> **Prompt**
Would you retype each record exactly as given?

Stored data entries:
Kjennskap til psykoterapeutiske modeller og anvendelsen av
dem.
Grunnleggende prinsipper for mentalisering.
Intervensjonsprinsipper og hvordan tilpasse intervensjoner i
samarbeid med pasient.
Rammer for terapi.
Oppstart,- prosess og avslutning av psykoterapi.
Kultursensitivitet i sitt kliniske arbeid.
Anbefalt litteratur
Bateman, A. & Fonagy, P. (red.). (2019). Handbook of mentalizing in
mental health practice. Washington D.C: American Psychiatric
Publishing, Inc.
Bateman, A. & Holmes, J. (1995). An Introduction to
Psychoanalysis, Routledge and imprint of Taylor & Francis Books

> **Answer for the task**
Kjennskap til psykoterapeutiske modeller og anvendelsen av
dem.
Grunnleggende prinsipper for mentalisering.
Intervensjonsprinsipper og hvordan tilpasse intervensjoner i
samarbeid med pasient.
Rammer for terapi.
Oppstart,- prosess og avslutning av psykoterapi.
Kultursensitivitet i sitt kliniske arbeid.
Anbefalt litteratur
Bateman, A. & Fonagy, P. (red.). (2019). Handbook of mentalizing in
mental health practice. Washington D.C: American Psychiatric
Publishing, Inc.
Bateman, A. & Holmes, J. (1995). An Introduction to
Psychoanalysis, Routledge and imprint of Taylor & Francis Books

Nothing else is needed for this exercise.